Prediction of compressive strength and characteristics analysis of semi-flexible pavement desert sand grouting material based upon hybrid-BP neural network

Abstract

Evaluating the mechanical properties of desert sand grouting Material (DSGM) utilized in semi-flexible pavement within practical engineering applications is crucial for ensuring its safe utilization. To precisely obtain DSGM exhibiting exceptional mechanical properties, the Backpropagation Neural Network (BPNN) model was optimized through the utilization of Particle Swarm Optimization (PSO), Sparrow Search Algorithm (SSA), and Genetic Algorithm (GA). Relationships between water-cement (w/c) ratio, desert sand (DS) content, fly ash (FA) content, bentonite (BT) content, and superplasticizer (SP) dosage were established in relation to compressive strength. Experimental flexural and compressive strengths served as evaluative indices for the mechanical properties of DSGM. Correlation matrix analysis and Principal Component Analysis (PCA) were conducted to ascertain the relationships between various raw materials and the mechanical properties of DSGM, while comparative analyses were also performed on these mechanical property evaluative indices.The results indicated a positive correlation between DS content and SP dosage with compressive strength, whereas a negative correlation was observed between w/c ratio, FA content, and BT content with compressive strength.
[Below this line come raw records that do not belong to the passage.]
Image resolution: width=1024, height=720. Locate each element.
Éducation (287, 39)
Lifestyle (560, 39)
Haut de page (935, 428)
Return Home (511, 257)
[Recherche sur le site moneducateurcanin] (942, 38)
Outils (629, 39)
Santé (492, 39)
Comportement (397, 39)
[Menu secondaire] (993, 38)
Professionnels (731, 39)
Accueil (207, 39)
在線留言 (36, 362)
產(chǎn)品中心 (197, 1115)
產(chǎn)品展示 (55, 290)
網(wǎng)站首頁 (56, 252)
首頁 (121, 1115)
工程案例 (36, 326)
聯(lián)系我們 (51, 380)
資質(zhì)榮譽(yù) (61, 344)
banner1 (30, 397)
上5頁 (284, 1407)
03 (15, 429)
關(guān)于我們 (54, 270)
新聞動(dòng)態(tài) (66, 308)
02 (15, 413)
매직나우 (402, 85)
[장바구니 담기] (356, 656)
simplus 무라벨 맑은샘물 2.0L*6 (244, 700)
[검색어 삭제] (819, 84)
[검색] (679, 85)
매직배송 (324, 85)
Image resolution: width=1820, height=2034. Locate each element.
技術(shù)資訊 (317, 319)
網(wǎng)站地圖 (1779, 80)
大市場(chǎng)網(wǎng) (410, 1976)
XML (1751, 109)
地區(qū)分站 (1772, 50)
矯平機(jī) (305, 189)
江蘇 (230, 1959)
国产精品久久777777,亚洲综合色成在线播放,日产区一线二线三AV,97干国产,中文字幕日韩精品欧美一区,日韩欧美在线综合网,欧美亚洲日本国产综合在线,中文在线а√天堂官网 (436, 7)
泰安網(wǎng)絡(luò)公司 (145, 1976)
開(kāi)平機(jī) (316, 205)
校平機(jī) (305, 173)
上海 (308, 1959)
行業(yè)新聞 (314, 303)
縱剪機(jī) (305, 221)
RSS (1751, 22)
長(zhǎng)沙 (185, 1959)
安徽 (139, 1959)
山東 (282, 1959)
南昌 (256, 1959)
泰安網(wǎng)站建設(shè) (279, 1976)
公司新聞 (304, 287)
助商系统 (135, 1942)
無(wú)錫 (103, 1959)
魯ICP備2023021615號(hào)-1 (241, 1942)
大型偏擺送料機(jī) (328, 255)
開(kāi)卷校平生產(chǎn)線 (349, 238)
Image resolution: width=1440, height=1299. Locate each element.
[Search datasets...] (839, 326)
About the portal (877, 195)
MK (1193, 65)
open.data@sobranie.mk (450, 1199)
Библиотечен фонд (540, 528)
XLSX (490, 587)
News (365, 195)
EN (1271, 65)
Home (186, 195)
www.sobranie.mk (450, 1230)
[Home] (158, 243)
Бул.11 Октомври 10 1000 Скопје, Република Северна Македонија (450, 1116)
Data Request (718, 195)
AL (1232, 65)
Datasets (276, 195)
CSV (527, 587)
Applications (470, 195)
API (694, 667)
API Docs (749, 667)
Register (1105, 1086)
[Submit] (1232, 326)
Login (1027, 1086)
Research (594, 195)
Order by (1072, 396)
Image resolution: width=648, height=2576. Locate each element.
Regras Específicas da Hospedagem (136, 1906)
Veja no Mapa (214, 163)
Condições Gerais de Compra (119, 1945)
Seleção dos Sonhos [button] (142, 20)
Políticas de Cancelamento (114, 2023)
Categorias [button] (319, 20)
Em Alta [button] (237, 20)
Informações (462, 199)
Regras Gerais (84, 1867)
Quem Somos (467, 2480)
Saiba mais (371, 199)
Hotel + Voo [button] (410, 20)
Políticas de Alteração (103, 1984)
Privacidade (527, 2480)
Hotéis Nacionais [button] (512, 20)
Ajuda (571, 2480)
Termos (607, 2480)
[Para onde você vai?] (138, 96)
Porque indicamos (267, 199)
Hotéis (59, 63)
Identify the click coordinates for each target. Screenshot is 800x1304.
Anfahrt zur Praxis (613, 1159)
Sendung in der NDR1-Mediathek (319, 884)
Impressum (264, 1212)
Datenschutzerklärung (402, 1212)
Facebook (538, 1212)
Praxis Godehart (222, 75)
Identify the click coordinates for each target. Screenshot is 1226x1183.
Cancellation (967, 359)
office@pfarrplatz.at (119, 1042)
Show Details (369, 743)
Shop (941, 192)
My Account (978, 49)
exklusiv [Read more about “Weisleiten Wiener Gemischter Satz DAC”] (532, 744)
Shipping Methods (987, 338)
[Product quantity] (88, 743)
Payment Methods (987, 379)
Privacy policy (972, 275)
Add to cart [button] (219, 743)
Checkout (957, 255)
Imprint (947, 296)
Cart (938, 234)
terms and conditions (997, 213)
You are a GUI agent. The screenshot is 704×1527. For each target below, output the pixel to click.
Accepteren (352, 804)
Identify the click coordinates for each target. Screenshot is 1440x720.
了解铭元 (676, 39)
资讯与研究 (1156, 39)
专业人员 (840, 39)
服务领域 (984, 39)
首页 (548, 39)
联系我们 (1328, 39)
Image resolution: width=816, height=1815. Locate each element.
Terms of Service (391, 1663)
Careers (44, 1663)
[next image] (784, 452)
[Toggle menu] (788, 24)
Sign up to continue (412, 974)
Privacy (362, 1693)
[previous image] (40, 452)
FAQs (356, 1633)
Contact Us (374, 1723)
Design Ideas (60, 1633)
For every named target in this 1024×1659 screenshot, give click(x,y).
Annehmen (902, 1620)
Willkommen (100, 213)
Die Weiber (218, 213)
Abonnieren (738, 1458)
DS effectively dispersed the DSGM cementitious material slurry, leading to a more uniform distribution of hydration products and a stronger bond in the transition zone of the aggregate interface. Consequently, the DSGM matrix structure became more dense, resulting in higher compressive strength. Through PCA, the importance of different variables and their overall scores were analyzed, revealing Group NO12 as the optimal mix ratio. The GA algorithm significantly enhanced the predictive accuracy of the BPNN model. The predictive performance evaluative indices for compressive strength using GA - BPNN were R² = 0.93, MAE = 2.39, MAPE = 0.06, and RMSE = 3.18. Therefore, GA - BPNN demonstrated the highest predictive accuracy for the compressive strength of DSGM, providing novel insights for the mix design of DSGM.